» **Task directions**
Lines before the one containing "Quand le cloud renforce réellement la" are excluded; print that line and every line after it through the end of the material below, exactly.

» **Data in this exercise**
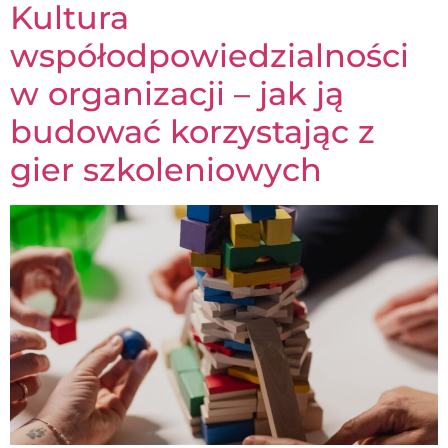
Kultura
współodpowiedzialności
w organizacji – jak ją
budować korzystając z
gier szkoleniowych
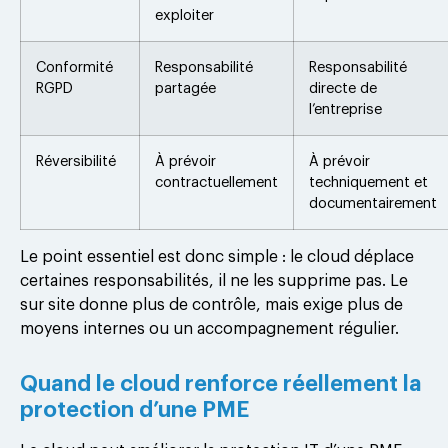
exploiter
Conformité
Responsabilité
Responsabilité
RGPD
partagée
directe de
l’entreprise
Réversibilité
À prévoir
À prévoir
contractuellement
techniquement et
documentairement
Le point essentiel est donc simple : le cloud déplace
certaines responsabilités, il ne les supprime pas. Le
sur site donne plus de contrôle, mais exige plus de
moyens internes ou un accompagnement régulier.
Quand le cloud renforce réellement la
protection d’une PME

» **Output for this exercise**
Quand le cloud renforce réellement la
protection d’une PME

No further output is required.